■ **REQUIREMENT**: Every line holding the string "Staffing" should be copied from the listing.
----- DATA FOR THE TASK -----
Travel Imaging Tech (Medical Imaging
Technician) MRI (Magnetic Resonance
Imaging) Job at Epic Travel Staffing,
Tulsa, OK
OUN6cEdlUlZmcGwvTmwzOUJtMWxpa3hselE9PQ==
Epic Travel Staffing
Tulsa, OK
-----
----- DATA FOR THE TASK -----
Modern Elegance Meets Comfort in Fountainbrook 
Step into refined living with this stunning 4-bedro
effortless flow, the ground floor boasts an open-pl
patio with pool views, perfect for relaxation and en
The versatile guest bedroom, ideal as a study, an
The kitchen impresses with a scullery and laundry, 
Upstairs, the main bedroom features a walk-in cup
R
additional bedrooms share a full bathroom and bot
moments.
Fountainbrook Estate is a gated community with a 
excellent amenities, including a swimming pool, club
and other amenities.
-----
----- DATA FOR THE TASK -----
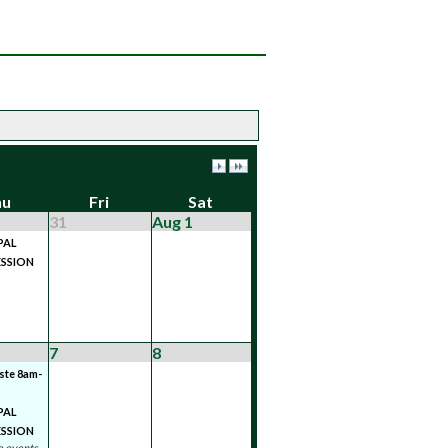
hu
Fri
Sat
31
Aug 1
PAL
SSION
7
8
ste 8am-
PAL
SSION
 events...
-----
■ **SOLUTION**:
Imaging) Job at Epic Travel Staffing,
Epic Travel Staffing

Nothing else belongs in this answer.